The results of the intents are then combined with historical information into what is known as the sender’s sketch. This includes anonymized statistical information regarding the sender of the email, such as the timing of the mail, syntactic analysis, and previous intentions. For example, does Bob normally ask Alice for a Bitcoin payment at 2AM with poor grammar?

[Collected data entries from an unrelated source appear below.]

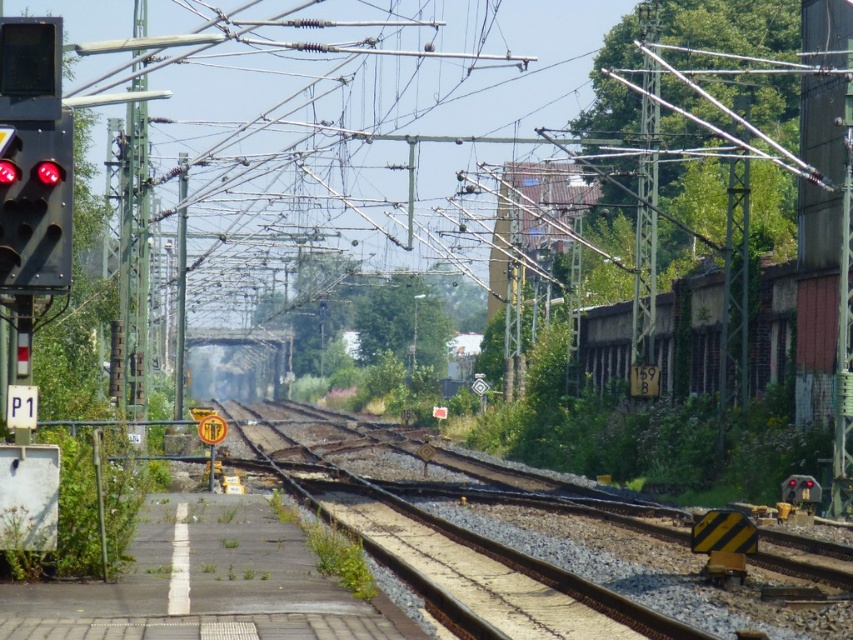 Question: Does green metallic pole at center-right appear under metallic pole at center?

Choices:
 (A) no
 (B) yes

Answer: (A)

Question: Among these points, which one is nearest to the camera?

Choices:
 (A) (21, 45)
 (B) (654, 20)

Answer: (A)

Question: Does brown gravel train track at center have a lesser width compared to black matte traffic light at left?

Choices:
 (A) yes
 (B) no

Answer: (B)

Question: Which object is the closest to the black matte traffic light at left?

Choices:
 (A) green metallic pole at center-right
 (B) metallic pole at center
 (C) brown gravel train track at center

Answer: (C)

Question: Does brown gravel train track at center come in front of metallic pole at center?

Choices:
 (A) yes
 (B) no

Answer: (A)

Question: Which object is positioned closest to the brown gravel train track at center?

Choices:
 (A) green metallic pole at center-right
 (B) black matte traffic light at left

Answer: (B) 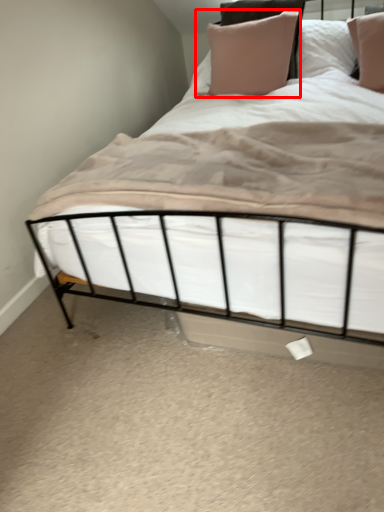 Question: Considering the relative positions of pillow (annotated by the red box) and sheet in the image provided, where is pillow (annotated by the red box) located with respect to the staircase?

Choices:
 (A) right
 (B) left

Answer: (A) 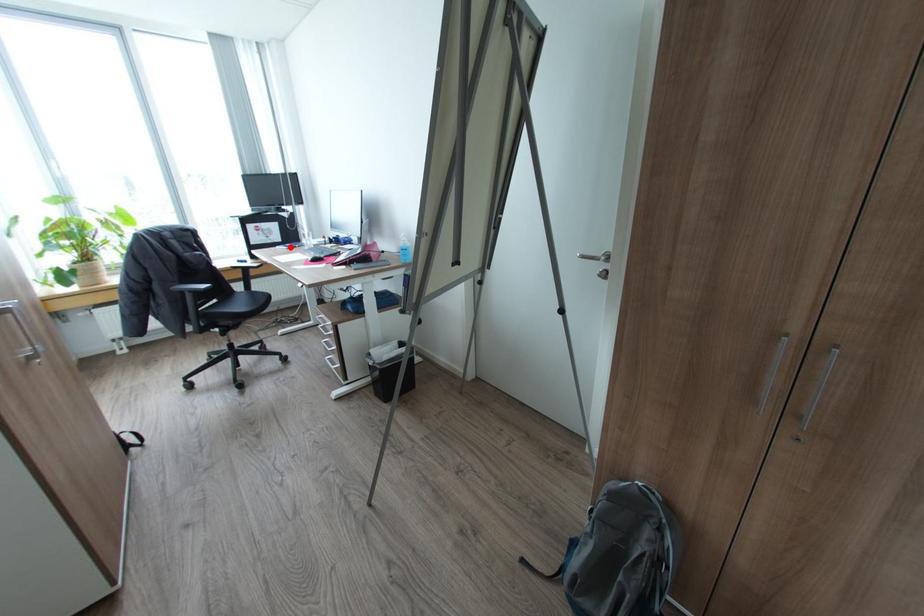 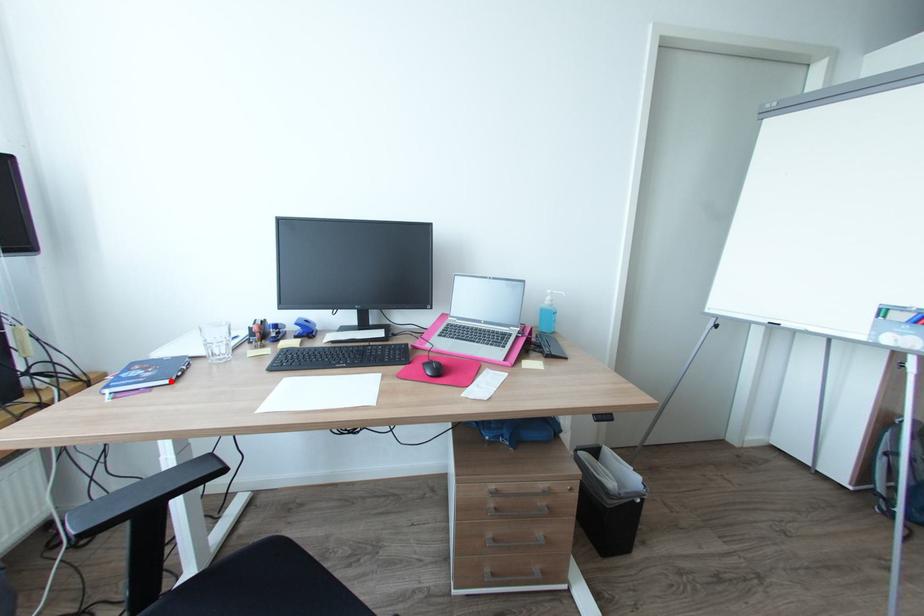 I am providing you with two images of the same scene from different viewpoints. A red point is marked on the first image and another point is marked on the second image. Do the highlighted points in image1 and image2 indicate the same real-world spot?

Yes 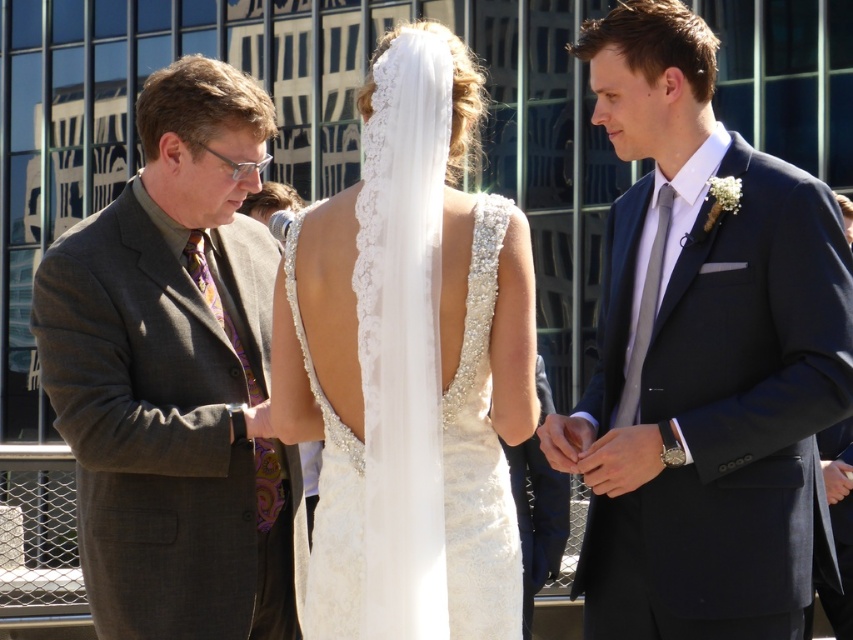 From the picture: Who is positioned more to the right, navy blue suit at center or white lace veil at center?

From the viewer's perspective, navy blue suit at center appears more on the right side.

In the scene shown: Is navy blue suit at center taller than white lace veil at center?

Incorrect, navy blue suit at center's height is not larger of white lace veil at center's.

Between point (767, 564) and point (374, 257), which one is positioned in front?

Point (374, 257) is more forward.

This screenshot has width=853, height=640. Find the location of `navy blue suit at center`. navy blue suit at center is located at coordinates coord(703,356).

In the scene shown: Measure the distance between ivory lace dress at center and camera.

ivory lace dress at center is 45.96 feet away from camera.

The width and height of the screenshot is (853, 640). Describe the element at coordinates (410, 365) in the screenshot. I see `ivory lace dress at center` at that location.

Between point (531, 288) and point (369, 412), which one is positioned behind?

Positioned behind is point (531, 288).

Find the location of a particular element. The image size is (853, 640). ivory lace dress at center is located at coordinates (410, 365).

This screenshot has height=640, width=853. Describe the element at coordinates (703, 356) in the screenshot. I see `navy blue suit at center` at that location.

Does navy blue suit at center appear on the left side of ivory lace dress at center?

Incorrect, navy blue suit at center is not on the left side of ivory lace dress at center.

This screenshot has width=853, height=640. I want to click on navy blue suit at center, so click(x=703, y=356). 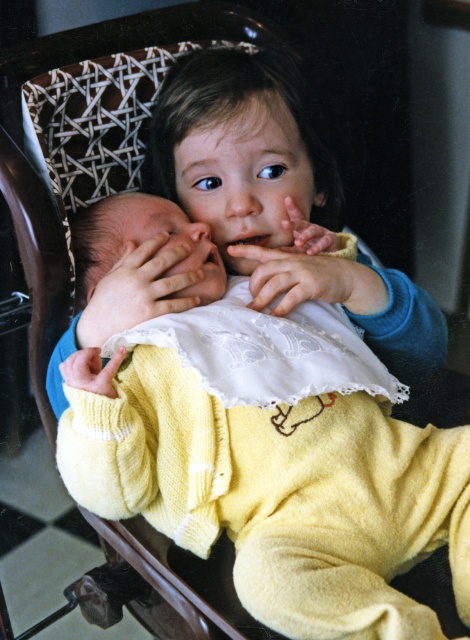 You are a photographer taking a picture of the two children in the wooden chair. You notice the yellow knitted sweater at center and the smooth skin hand at center. Which object should you adjust to ensure both are centered in the frame?

The yellow knitted sweater at center is to the right of the smooth skin hand at center, so you should move the yellow knitted sweater at center to the left to align both objects in the center of the frame.

You are a photographer adjusting your camera to focus on two points in the image. The first point is point (130, 195) and the second is point (128, 262). Which point is closer to your camera?

Point (130, 195) is closer to the camera than point (128, 262).

You are a photographer setting up for a family portrait. You need to ensure that the yellow knitted sweater at center and the smooth skin hand at center are both visible in the frame. Based on their positions, which object should you focus on first to ensure both are in focus?

The yellow knitted sweater at center is below the smooth skin hand at center. To ensure both are in focus, focus on the smooth skin hand at center first since it is closer to the camera, and the sweater will naturally fall within the depth of field. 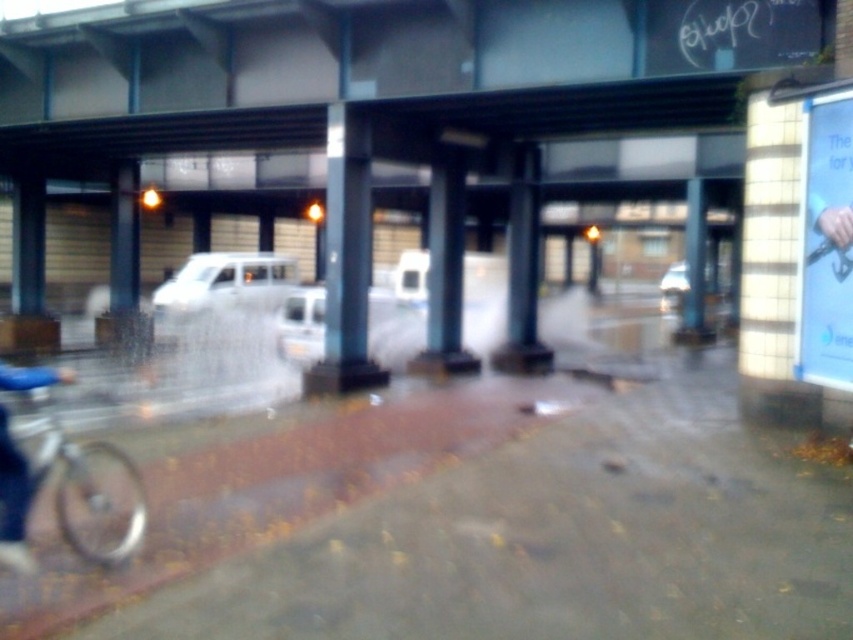 Question: Is white matte van at center wider than white glossy van at center?

Choices:
 (A) yes
 (B) no

Answer: (A)

Question: Among these objects, which one is nearest to the camera?

Choices:
 (A) white matte van at center
 (B) white glossy van at center
 (C) silver metallic bicycle at lower left

Answer: (C)

Question: Observing the image, what is the correct spatial positioning of silver metallic bicycle at lower left in reference to white glossy van at center?

Choices:
 (A) above
 (B) below

Answer: (B)

Question: Does white matte van at center have a lesser width compared to white glossy van at center?

Choices:
 (A) no
 (B) yes

Answer: (A)

Question: Which point is farther to the camera?

Choices:
 (A) silver metallic bicycle at lower left
 (B) white glossy van at center
 (C) white matte van at center

Answer: (C)

Question: Based on their relative distances, which object is farther from the silver metallic bicycle at lower left?

Choices:
 (A) white matte van at center
 (B) white glossy van at center

Answer: (A) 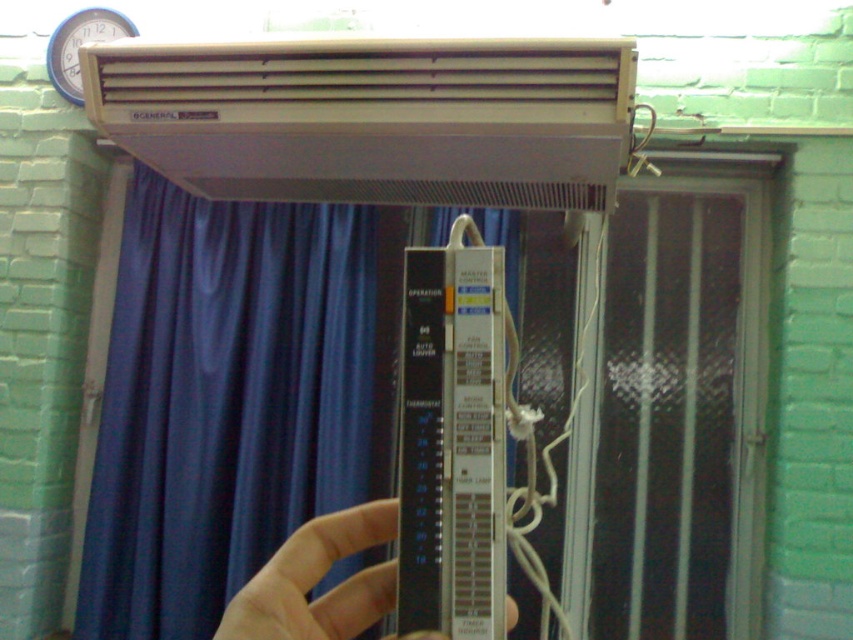 Question: Is blue satin curtain at center smaller than slightly translucent plastic at center?

Choices:
 (A) no
 (B) yes

Answer: (A)

Question: Observing the image, what is the correct spatial positioning of blue satin curtain at center in reference to beige plastic air conditioner at upper center?

Choices:
 (A) above
 (B) below

Answer: (B)

Question: Which of the following is the closest to the observer?

Choices:
 (A) slightly translucent plastic at center
 (B) beige plastic air conditioner at upper center
 (C) blue satin curtain at center

Answer: (A)

Question: Considering the relative positions of blue satin curtain at center and slightly translucent plastic at center in the image provided, where is blue satin curtain at center located with respect to slightly translucent plastic at center?

Choices:
 (A) below
 (B) above

Answer: (A)

Question: Which object is positioned closest to the slightly translucent plastic at center?

Choices:
 (A) blue satin curtain at center
 (B) beige plastic air conditioner at upper center

Answer: (B)

Question: Which object is positioned farthest from the slightly translucent plastic at center?

Choices:
 (A) beige plastic air conditioner at upper center
 (B) blue satin curtain at center

Answer: (B) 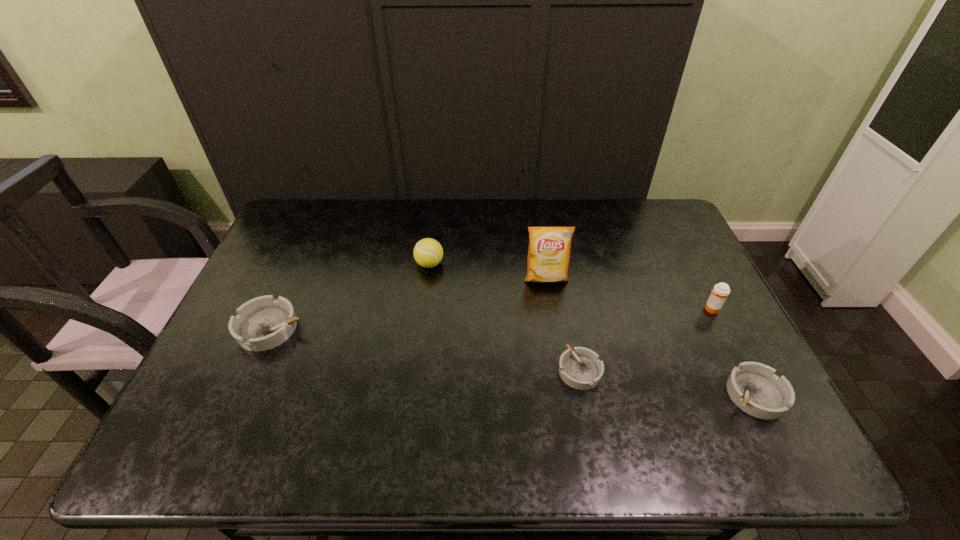 The height and width of the screenshot is (540, 960). Identify the location of vacant position for inserting another ashtray evenly. 419,348. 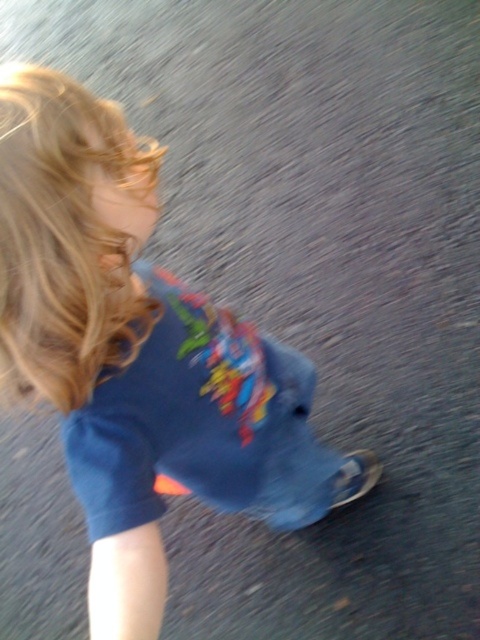 Question: Is blue cotton shirt at center positioned behind blonde curly hair at upper left?

Choices:
 (A) no
 (B) yes

Answer: (B)

Question: Which point is closer to the camera?

Choices:
 (A) blue cotton shirt at center
 (B) blonde curly hair at upper left

Answer: (B)

Question: Which object appears farthest from the camera in this image?

Choices:
 (A) blue cotton shirt at center
 (B) blonde curly hair at upper left

Answer: (A)

Question: Considering the relative positions of blue cotton shirt at center and blonde curly hair at upper left in the image provided, where is blue cotton shirt at center located with respect to blonde curly hair at upper left?

Choices:
 (A) right
 (B) left

Answer: (A)

Question: From the image, what is the correct spatial relationship of blue cotton shirt at center in relation to blonde curly hair at upper left?

Choices:
 (A) left
 (B) right

Answer: (B)

Question: Which of the following is the farthest from the observer?

Choices:
 (A) click(x=104, y=317)
 (B) click(x=55, y=387)

Answer: (A) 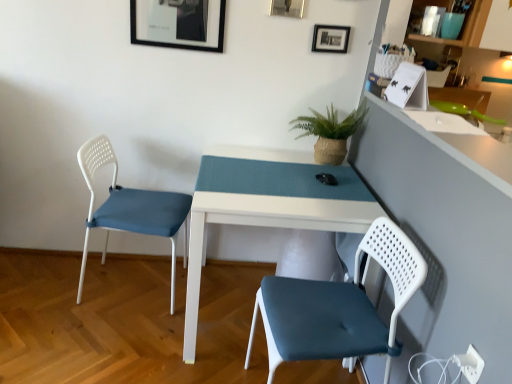 Find the location of a particular element. This screenshot has width=512, height=384. vacant space in between white plastic chair at left, which is the second chair from right to left, and white matte table at center is located at coordinates (138, 331). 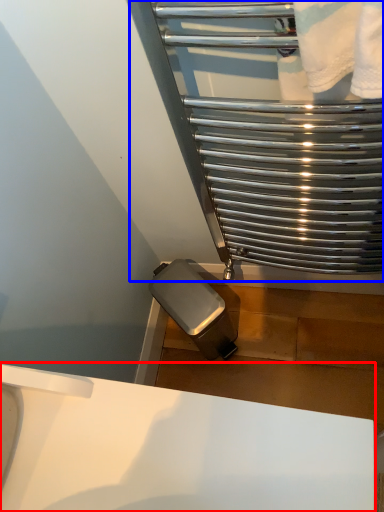 Question: Which object is closer to the camera taking this photo, sink (highlighted by a red box) or glass door (highlighted by a blue box)?

Choices:
 (A) sink
 (B) glass door

Answer: (A) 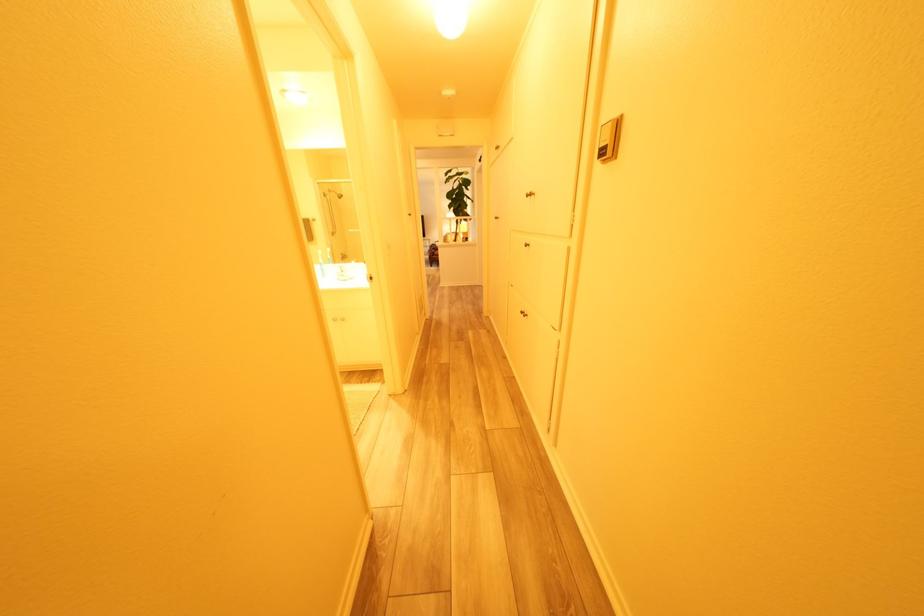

The intention analysis, sender sketch profile, and email are combined and then used for inference using the Spear Phishing model. The resulting score is also added as an email header, and if the score is above a specified threshold, the subject is then modified to include a warning. Administrators can customize the workflow to take other actions, such as delivering the mail to a dedicated quarantine mailbox.
Additional Components#
The following components are deployed and integrated as a part of the workflow solution:
Postfix Mail Server
The open-source Postfix mail server is used to source and sink email in and out of the inference pipeline. Administrators can configure their DNS MX record to point to the Postfix SMTP server. The Postfix server will accept the mail and route it to the Morpheus content filter. The inference pipeline then re-injects the mail, with Spear Phishing analysis score, into the Postfix queue, where it is delivered to the next-hop mail server, such as Office 365 or Gmail.
PostGreSQL
The NVIDIA Spear Phishing AI Workflow uses the open source object-relational database system PostGreSQL to store both MLflow models and sender sketches.
MLflow
The MLflow open-source platform is a key element to managing the included AI models. The MLOps platform enables organizations to easily manage their end-to-end machine learning lifecycle. MLflow uses a centralized model store and has its own set of APIs and user interface for manageability. In this workflow, MLflow’s tracking database is backed by a PostgreSQL database. At the beginning of the pipeline, the Morpheus spear phishing pre-trained model is loaded into MLflow and will be used for inference. Storing the model in MLflow allows administrators to update the model without having to stop and start the pipeline.
Monitoring
The Spear Phishing AI workflow outputs statistical information using Prometheus. Pipeline throughput statistics; active health and status of the pipeline; and spear phishing frequency metrics can be viewed via the Grafana dashboard.